# WORK REQUIRED:
Would you please return the lines of the material that contain the word "rolesuccessor"?

# RECORDS SHOWN:
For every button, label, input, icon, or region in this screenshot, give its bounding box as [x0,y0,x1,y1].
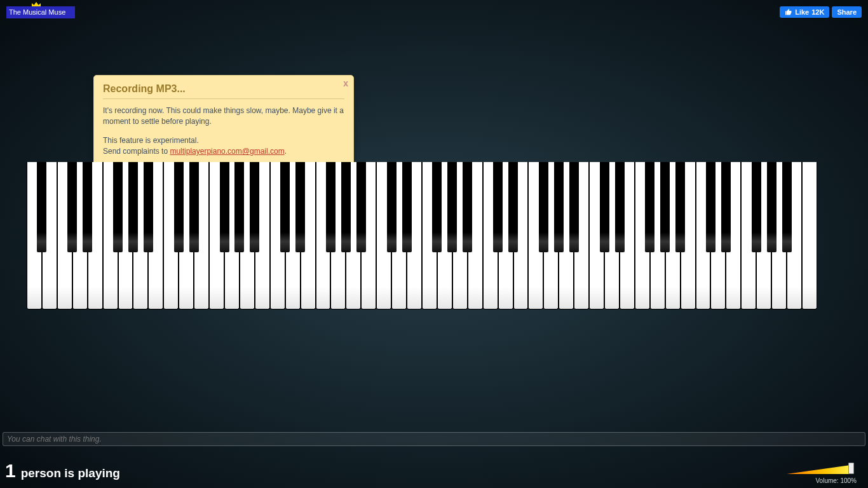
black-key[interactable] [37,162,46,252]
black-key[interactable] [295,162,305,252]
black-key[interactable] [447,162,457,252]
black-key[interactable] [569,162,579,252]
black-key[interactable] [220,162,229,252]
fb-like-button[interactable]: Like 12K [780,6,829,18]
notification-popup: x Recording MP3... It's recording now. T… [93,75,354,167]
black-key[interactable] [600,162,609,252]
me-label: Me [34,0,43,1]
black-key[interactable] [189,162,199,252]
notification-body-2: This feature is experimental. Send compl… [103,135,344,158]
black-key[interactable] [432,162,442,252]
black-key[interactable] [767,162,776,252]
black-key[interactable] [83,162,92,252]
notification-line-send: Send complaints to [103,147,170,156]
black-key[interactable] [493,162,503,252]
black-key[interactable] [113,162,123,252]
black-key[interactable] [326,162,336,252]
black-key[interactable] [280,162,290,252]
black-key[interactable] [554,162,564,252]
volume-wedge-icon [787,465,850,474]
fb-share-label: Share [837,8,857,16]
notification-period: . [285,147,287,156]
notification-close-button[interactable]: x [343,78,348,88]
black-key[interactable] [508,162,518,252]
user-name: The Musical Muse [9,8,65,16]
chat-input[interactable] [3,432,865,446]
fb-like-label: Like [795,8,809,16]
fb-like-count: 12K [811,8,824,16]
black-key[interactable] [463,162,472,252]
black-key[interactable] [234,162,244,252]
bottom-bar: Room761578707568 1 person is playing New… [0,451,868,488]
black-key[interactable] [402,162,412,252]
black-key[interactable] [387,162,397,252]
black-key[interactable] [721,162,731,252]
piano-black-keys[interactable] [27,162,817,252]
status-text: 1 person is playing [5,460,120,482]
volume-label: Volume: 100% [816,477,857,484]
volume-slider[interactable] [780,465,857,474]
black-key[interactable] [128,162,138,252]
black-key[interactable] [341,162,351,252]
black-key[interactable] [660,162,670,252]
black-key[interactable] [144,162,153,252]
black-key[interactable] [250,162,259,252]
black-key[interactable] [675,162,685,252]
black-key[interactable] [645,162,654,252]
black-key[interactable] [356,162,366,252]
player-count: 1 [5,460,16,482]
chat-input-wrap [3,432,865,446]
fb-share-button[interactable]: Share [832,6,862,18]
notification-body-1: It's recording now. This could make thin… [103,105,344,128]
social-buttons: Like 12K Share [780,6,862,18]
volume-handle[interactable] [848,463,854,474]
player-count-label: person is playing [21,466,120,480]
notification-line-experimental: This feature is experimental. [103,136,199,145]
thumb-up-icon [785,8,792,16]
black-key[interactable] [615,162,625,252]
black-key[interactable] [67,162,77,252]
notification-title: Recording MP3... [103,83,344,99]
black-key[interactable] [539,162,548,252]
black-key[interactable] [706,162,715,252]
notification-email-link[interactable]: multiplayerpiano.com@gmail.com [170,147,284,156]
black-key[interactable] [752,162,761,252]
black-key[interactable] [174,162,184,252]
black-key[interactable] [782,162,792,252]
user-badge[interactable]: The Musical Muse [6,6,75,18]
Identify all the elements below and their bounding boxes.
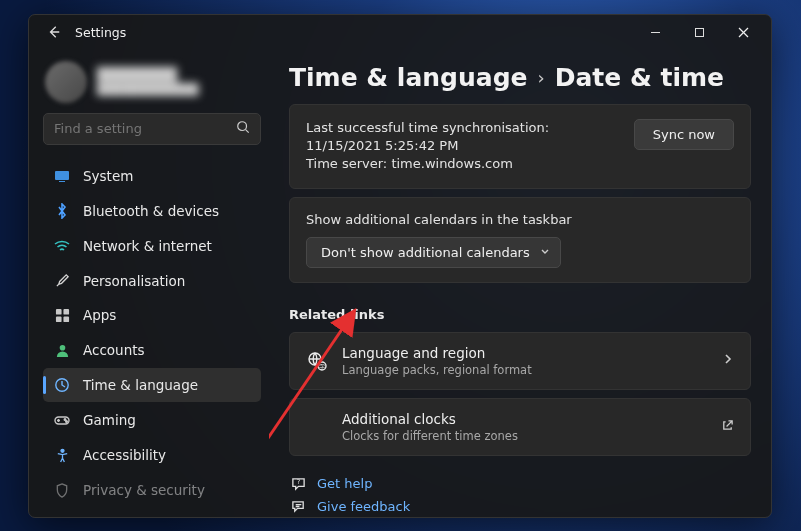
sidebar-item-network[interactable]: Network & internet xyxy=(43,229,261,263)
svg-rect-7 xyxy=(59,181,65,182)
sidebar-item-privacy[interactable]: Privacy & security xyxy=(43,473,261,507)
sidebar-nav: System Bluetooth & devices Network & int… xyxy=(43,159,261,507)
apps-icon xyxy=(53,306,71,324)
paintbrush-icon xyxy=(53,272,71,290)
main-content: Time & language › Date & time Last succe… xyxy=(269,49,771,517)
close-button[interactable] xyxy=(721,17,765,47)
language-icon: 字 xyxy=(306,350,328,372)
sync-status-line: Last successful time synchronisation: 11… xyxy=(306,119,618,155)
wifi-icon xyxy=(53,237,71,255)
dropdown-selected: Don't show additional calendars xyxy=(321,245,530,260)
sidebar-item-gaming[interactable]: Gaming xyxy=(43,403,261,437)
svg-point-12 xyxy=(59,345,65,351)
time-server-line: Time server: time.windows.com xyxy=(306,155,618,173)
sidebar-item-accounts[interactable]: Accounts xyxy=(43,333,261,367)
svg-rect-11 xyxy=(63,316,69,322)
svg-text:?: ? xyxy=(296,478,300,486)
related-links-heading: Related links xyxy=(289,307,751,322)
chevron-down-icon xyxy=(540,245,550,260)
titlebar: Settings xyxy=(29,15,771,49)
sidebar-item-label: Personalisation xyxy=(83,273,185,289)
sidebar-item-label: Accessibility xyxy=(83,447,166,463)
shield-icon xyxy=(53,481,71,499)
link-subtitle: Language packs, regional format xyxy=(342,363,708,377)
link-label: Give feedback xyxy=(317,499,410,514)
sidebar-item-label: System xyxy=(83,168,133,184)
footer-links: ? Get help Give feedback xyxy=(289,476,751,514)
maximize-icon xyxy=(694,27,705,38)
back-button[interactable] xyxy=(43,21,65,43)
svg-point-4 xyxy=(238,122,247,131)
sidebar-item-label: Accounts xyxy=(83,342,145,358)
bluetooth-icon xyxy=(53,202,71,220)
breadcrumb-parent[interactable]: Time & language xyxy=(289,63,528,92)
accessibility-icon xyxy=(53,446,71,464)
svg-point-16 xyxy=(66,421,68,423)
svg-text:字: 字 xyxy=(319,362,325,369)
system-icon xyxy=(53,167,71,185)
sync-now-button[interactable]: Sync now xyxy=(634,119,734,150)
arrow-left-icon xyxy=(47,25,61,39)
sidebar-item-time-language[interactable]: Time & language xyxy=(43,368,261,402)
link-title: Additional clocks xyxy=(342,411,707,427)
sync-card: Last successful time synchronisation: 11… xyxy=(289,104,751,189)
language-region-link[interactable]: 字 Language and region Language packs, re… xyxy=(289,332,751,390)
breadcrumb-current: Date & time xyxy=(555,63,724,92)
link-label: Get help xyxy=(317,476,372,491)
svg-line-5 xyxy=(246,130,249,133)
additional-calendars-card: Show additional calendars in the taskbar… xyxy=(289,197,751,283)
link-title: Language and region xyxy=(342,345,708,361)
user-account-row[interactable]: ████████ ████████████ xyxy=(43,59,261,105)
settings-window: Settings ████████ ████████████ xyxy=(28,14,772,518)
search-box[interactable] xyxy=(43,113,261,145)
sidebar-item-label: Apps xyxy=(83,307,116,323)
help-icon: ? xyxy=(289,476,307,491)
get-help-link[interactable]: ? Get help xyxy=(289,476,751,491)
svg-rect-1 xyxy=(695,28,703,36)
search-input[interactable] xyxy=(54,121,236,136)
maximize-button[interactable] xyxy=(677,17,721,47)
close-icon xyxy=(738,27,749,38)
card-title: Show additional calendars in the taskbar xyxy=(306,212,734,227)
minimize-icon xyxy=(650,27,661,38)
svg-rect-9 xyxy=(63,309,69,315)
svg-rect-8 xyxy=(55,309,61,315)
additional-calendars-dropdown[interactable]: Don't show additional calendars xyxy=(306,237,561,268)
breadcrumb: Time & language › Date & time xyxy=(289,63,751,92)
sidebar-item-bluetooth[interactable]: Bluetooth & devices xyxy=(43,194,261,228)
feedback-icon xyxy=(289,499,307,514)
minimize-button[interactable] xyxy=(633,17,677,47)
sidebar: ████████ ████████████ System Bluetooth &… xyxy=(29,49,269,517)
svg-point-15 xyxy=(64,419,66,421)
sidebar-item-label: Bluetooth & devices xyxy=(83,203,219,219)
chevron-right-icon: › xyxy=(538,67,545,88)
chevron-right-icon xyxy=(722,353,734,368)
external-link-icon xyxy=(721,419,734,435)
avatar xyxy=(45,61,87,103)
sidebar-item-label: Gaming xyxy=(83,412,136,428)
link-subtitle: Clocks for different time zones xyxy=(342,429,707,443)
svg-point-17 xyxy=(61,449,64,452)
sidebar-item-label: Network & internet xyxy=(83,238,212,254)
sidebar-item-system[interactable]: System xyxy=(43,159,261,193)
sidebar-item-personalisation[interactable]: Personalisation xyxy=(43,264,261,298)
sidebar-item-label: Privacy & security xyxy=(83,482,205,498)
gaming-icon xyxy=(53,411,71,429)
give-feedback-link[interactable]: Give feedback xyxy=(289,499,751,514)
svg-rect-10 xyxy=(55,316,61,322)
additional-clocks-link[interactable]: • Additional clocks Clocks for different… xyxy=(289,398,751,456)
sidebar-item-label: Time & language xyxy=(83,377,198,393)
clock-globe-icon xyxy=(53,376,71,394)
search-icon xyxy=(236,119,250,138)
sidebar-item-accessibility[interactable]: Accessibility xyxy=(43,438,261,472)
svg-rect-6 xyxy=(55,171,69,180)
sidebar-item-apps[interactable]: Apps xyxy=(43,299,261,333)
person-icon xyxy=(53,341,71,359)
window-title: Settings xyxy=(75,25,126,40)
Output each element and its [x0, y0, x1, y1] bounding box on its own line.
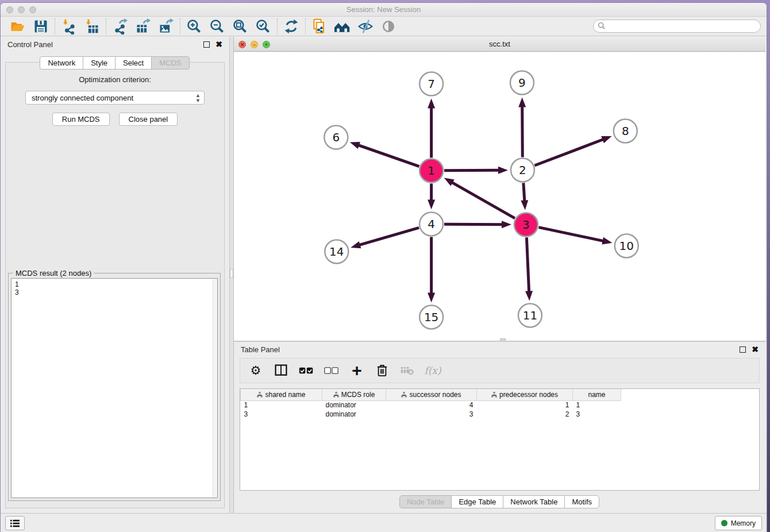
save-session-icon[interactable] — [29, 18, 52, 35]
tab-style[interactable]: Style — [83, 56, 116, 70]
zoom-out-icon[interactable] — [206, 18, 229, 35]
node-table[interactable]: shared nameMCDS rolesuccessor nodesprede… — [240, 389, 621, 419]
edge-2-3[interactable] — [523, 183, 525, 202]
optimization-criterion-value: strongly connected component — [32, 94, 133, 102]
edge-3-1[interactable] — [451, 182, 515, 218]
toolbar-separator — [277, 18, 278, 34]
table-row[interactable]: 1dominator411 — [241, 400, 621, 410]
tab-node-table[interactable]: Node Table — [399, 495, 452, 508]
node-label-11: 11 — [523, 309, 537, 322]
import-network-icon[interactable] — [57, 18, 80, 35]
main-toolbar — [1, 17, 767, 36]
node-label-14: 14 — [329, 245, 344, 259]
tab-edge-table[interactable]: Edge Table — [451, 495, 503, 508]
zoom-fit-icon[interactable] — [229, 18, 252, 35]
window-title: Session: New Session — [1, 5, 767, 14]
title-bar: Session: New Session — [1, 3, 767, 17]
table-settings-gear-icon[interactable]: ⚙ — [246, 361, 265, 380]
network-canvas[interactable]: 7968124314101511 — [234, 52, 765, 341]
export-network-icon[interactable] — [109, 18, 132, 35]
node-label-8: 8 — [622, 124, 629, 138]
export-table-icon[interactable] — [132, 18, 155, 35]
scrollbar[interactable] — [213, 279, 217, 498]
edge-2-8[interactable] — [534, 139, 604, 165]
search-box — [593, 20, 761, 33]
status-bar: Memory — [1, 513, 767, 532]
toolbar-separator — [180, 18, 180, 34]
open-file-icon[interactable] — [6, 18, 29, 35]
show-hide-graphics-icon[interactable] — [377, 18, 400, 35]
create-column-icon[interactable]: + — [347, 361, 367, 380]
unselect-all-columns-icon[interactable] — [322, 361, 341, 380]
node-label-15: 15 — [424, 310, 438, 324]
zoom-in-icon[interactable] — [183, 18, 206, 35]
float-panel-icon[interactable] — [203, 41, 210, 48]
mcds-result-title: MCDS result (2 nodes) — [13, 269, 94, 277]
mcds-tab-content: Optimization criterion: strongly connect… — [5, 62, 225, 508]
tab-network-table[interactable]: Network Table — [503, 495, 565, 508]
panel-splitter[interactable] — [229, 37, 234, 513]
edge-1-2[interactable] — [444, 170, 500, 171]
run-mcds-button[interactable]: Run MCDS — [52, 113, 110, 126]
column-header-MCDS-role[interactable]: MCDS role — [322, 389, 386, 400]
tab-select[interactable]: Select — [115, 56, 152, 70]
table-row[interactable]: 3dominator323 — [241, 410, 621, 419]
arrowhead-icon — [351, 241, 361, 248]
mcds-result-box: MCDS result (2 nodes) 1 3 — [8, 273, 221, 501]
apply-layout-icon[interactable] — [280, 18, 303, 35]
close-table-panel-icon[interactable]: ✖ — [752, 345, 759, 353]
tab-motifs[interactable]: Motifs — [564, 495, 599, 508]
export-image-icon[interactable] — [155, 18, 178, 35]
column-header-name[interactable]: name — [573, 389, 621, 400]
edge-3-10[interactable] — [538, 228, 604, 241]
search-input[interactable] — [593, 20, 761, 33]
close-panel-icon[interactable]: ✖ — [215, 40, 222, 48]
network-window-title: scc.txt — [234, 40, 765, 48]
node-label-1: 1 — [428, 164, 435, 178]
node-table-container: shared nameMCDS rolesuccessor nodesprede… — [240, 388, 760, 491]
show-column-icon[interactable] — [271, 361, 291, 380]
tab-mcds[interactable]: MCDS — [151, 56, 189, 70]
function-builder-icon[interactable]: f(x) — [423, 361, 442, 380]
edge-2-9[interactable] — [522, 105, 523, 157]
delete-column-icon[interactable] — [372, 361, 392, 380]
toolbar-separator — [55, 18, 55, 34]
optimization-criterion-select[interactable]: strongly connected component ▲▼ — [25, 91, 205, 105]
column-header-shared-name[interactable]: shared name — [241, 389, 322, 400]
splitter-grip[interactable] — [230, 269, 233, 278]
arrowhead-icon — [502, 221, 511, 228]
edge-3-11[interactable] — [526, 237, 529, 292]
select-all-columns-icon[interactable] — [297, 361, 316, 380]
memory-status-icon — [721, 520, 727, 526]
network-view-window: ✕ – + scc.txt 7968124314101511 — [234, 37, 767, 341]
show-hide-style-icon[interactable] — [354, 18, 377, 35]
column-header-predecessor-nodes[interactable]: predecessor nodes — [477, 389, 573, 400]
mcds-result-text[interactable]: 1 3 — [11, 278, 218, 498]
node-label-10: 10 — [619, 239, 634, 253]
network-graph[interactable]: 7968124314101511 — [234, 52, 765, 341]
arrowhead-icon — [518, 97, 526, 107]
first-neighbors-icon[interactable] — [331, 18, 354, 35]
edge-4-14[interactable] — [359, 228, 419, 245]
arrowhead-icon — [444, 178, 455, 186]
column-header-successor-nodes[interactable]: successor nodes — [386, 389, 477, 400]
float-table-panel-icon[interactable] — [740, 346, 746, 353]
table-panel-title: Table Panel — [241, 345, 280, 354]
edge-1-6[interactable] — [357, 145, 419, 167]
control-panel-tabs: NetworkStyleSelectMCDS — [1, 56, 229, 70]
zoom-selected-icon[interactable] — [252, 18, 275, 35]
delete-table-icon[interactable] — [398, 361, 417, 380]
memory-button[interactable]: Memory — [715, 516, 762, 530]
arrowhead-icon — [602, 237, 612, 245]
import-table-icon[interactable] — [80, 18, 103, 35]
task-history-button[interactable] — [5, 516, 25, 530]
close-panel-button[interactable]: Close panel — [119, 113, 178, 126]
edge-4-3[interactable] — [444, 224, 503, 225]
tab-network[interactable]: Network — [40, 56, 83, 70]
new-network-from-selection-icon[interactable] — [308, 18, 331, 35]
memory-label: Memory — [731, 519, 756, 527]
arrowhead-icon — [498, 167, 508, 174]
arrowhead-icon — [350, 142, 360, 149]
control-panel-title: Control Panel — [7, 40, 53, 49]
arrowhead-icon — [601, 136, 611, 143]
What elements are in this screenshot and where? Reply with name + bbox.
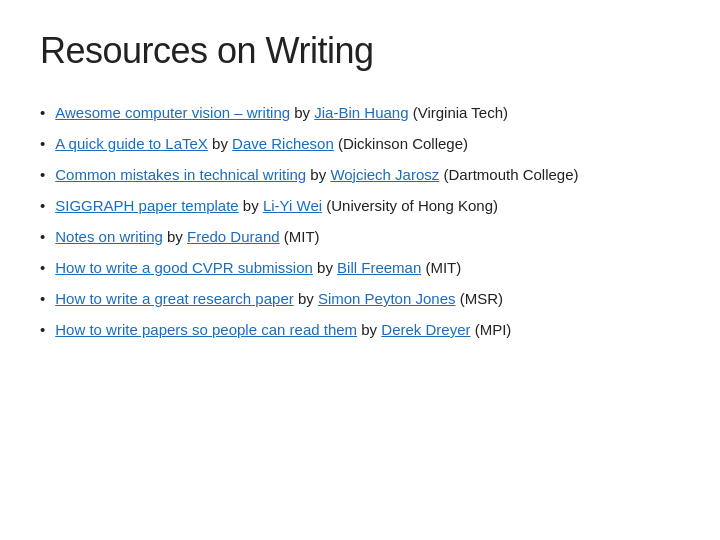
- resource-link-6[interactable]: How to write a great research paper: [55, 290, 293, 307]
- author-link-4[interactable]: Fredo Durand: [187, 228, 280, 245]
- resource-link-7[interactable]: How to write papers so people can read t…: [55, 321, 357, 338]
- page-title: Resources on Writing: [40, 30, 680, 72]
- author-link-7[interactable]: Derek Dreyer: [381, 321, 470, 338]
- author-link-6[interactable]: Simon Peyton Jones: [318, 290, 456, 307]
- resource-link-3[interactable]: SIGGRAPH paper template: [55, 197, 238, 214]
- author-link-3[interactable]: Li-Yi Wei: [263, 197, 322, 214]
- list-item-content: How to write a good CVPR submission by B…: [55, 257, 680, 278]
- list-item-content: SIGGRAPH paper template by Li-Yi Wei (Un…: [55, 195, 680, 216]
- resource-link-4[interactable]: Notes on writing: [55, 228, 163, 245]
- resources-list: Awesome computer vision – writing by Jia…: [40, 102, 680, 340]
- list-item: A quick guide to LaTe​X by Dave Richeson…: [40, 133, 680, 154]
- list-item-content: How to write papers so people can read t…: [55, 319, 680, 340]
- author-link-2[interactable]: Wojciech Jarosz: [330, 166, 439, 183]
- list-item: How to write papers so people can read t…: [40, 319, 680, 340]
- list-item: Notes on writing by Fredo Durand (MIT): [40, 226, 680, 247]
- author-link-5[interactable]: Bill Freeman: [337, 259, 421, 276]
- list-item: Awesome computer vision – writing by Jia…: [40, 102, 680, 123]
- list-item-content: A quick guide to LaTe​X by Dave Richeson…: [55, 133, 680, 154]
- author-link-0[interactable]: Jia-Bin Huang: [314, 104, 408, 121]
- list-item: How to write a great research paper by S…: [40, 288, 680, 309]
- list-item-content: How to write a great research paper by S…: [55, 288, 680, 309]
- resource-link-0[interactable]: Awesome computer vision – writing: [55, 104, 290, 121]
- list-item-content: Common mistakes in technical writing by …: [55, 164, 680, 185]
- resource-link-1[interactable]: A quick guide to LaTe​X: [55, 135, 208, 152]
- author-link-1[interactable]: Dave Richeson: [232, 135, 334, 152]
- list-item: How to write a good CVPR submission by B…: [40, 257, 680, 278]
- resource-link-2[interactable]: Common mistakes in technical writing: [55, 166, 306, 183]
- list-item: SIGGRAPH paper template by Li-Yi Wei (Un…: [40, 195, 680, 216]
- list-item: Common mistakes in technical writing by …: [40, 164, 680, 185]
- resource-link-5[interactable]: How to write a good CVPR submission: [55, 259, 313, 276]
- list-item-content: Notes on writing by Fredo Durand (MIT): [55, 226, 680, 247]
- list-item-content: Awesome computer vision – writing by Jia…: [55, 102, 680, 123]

# YOUR RESPONSE:
node-table[interactable]: shared nameMCDS rolesuccessor nodesprede… — [240, 389, 621, 419]
node-table-container: shared nameMCDS rolesuccessor nodesprede… — [240, 388, 760, 491]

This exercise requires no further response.